> [Work task]: Starting with the line that contains "Get More Space", repeat each line exactly through the final line of the listing. No picture should appear in the copy.
· · · · ·
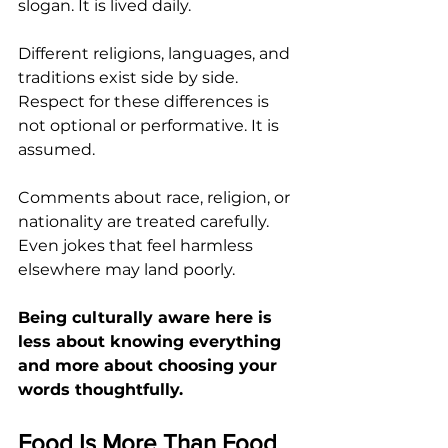
slogan. It is lived daily.
Different religions, languages, and 
traditions exist side by side. 
Respect for these differences is 
not optional or performative. It is 
assumed.
Comments about race, religion, or 
nationality are treated carefully. 
Even jokes that feel harmless 
elsewhere may land poorly.
Being culturally aware here is 
less about knowing everything 
and more about choosing your 
words thoughtfully.
Food Is More Than Food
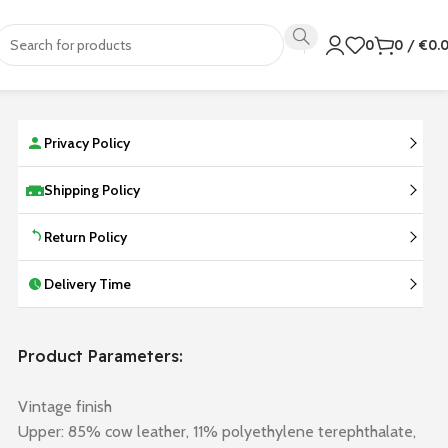
0
0
/
€
0.
Privacy Policy
Shipping Policy
Return Policy
Delivery Time
Product Parameters:
Vintage finish
Upper: 85% cow leather, 11% polyethylene terephthalate,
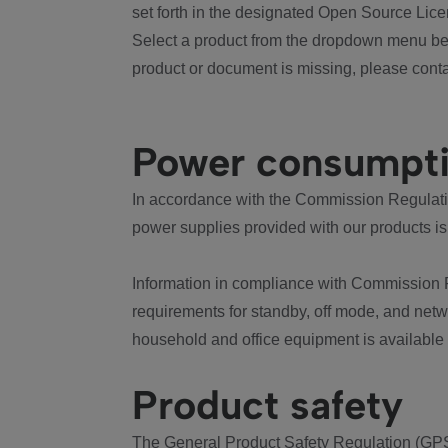
set forth in the designated Open Source Lice
Select a product from the dropdown menu bel
product or document is missing, please conta
Power consumpt
In accordance with the Commission Regulation
power supplies provided with our products is
Information in compliance with Commission 
requirements for standby, off mode, and net
household and office equipment is available
Product safety
The General Product Safety Regulation (GPS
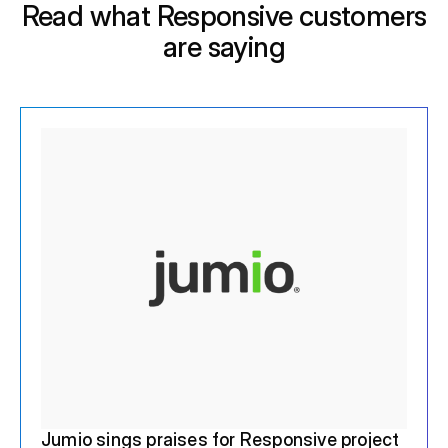
Read what Responsive customers
are saying
Jumio sings praises for Responsive project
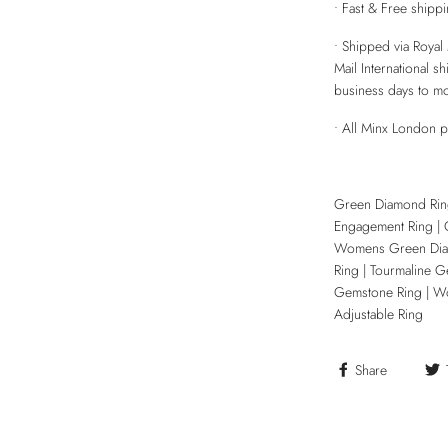
• Fast & Free shipp
• Shipped via Royal 
Mail International s
business days to m
• All Minx London 
Green Diamond Rin
Engagement Ring | 
Womens Green Diam
Ring | Tourmaline G
Gemstone Ring | Wom
Adjustable Ring
Share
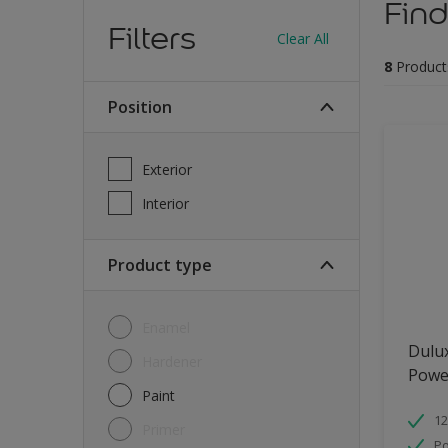
Find
Filters
Clear All
8
Product
Position
Exterior
Interior
Product type
Enamel
Dulu
Hardener
Powe
Paint
12
Primer
Po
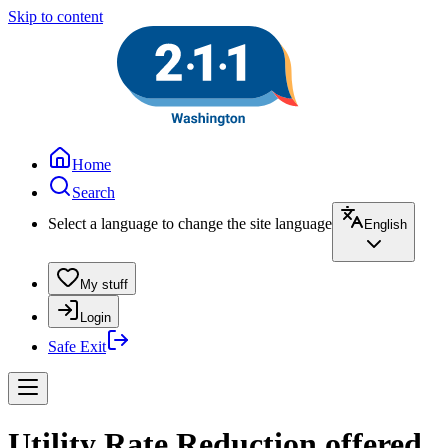
Skip to content
Home
Search
Select a language to change the site language
English
My stuff
Login
Safe Exit
Utility Rate Reduction offered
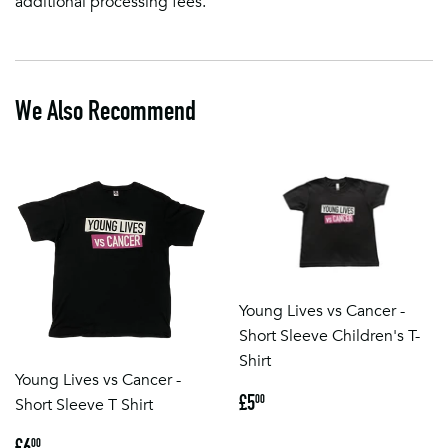
additional processing fees.
We Also Recommend
Young Lives vs Cancer -
Short Sleeve Children's T-
Shirt
Young Lives vs Cancer -
Regular
£5.00
£5
00
Short Sleeve T Shirt
price
Regular
£6.00
£6
00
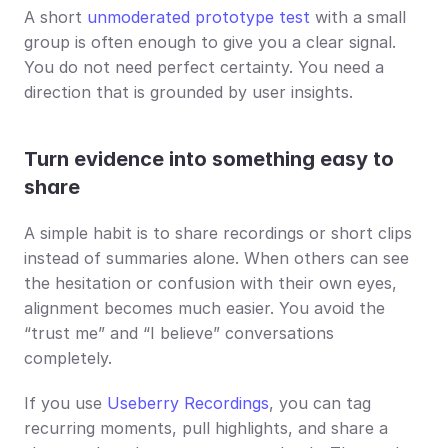
A short 
unmoderated prototype test
 with a small 
group is often enough to give you a clear signal. 
You do not need perfect certainty. You need a 
direction that is grounded by user insights.
Turn evidence into something easy to 
share
A simple habit is to share recordings or short clips 
instead of summaries alone. When others can see 
the hesitation or confusion with their own eyes, 
alignment becomes much easier. You avoid the 
“trust me” and “I believe” conversations 
completely.
If you use 
Useberry Recordings
, you can tag 
recurring moments, pull highlights, and share a 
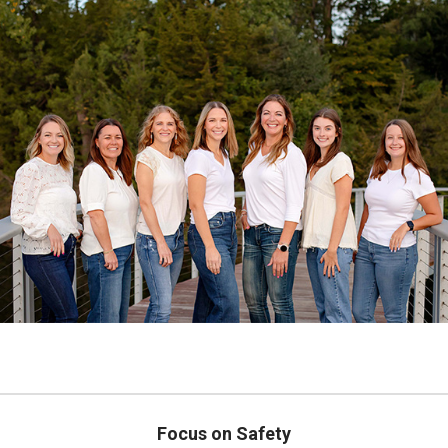
Focus on Safety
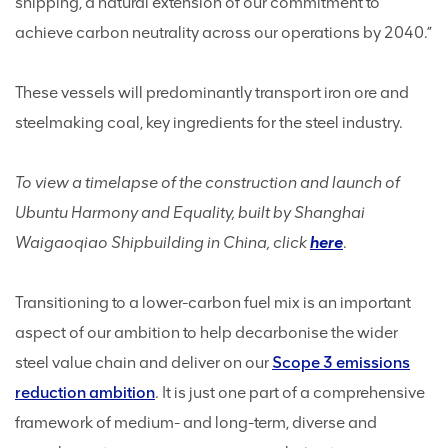
shipping, a natural extension of our commitment to
achieve carbon neutrality across our operations by 2040.”
These vessels will predominantly transport iron ore and
steelmaking coal, key ingredients for the steel industry.
To view a timelapse of the construction and launch of
Ubuntu Harmony and Equality, built by Shanghai
Waigaoqiao Shipbuilding in China, click
here
.
Transitioning to a lower-carbon fuel mix is an important
aspect of our ambition to help decarbonise the wider
steel value chain and deliver on our
Scope 3 emissions
reduction ambition
. It is just one part of a comprehensive
framework of medium- and long-term, diverse and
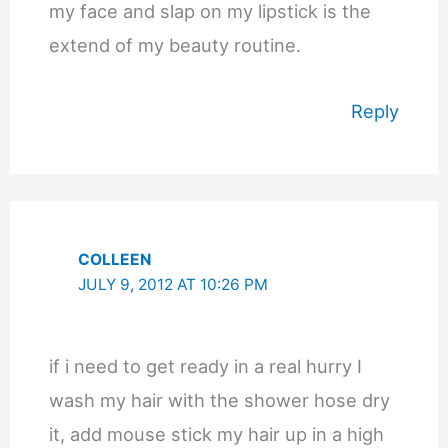
my face and slap on my lipstick is the
extend of my beauty routine.
Reply
COLLEEN
JULY 9, 2012 AT 10:26 PM
if i need to get ready in a real hurry I
wash my hair with the shower hose dry
it, add mouse stick my hair up in a high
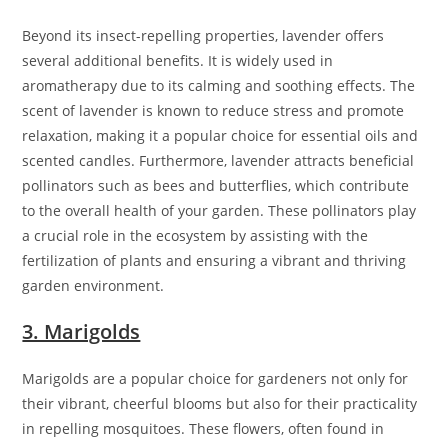
Beyond its insect-repelling properties, lavender offers
several additional benefits. It is widely used in
aromatherapy due to its calming and soothing effects. The
scent of lavender is known to reduce stress and promote
relaxation, making it a popular choice for essential oils and
scented candles. Furthermore, lavender attracts beneficial
pollinators such as bees and butterflies, which contribute
to the overall health of your garden. These pollinators play
a crucial role in the ecosystem by assisting with the
fertilization of plants and ensuring a vibrant and thriving
garden environment.
3. Marigolds
Marigolds are a popular choice for gardeners not only for
their vibrant, cheerful blooms but also for their practicality
in repelling mosquitoes. These flowers, often found in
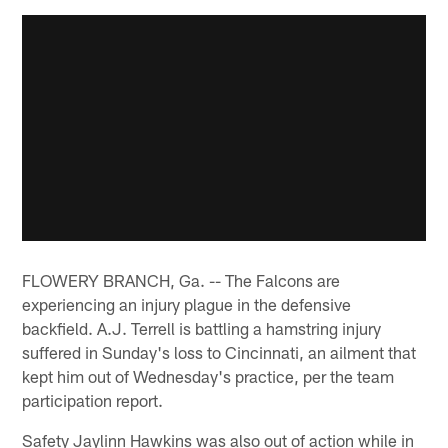
FLOWERY BRANCH, Ga. -- The Falcons are
experiencing an injury plague in the defensive
backfield. A.J. Terrell is battling a hamstring injury
suffered in Sunday's loss to Cincinnati, an ailment that
kept him out of Wednesday's practice, per the team
participation report.
Safety Jaylinn Hawkins was also out of action while in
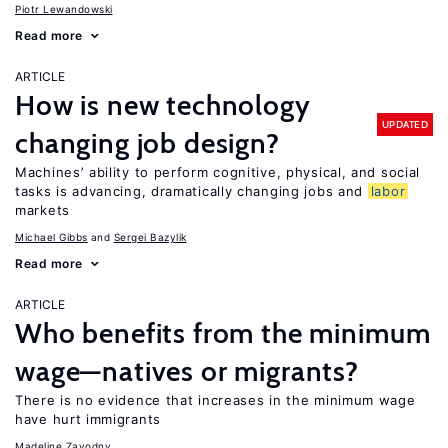
Piotr Lewandowski
Read more
ARTICLE
How is new technology
UPDATED
changing job design?
Machines’ ability to perform cognitive, physical, and social
tasks is advancing, dramatically changing jobs and
labor
markets
Michael Gibbs
Sergei Bazylik
Read more
ARTICLE
Who benefits from the minimum
wage—natives or migrants?
There is no evidence that increases in the minimum wage
have hurt immigrants
Madeline Zavodny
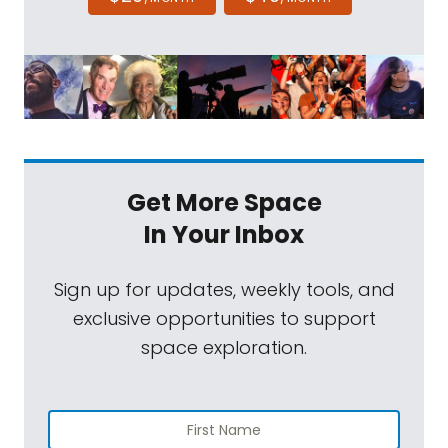
Get More Space
In Your Inbox
Sign up for updates, weekly tools, and
exclusive opportunities to support
space exploration.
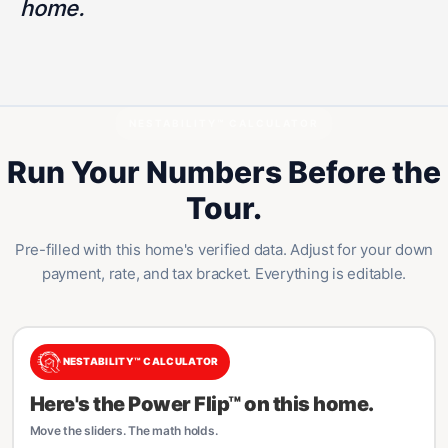
home.
NESTABILITY™ CALCULATOR
Run Your Numbers Before the
Tour.
Pre-filled with this home's verified data. Adjust for your down
payment, rate, and tax bracket. Everything is editable.
NESTABILITY™ CALCULATOR
Here's the Power Flip™ on this home.
Move the sliders. The math holds.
· · · · ·
> [Task solution]:
Get More Space
In Your Inbox
Sign up for updates, weekly tools, and
exclusive opportunities to support
space exploration.
home.
NESTABILITY™ CALCULATOR
Run Your Numbers Before the
Tour.
Pre-filled with this home's verified data. Adjust for your down
payment, rate, and tax bracket. Everything is editable.
NESTABILITY™ CALCULATOR
Here's the Power Flip™ on this home.
Move the sliders. The math holds.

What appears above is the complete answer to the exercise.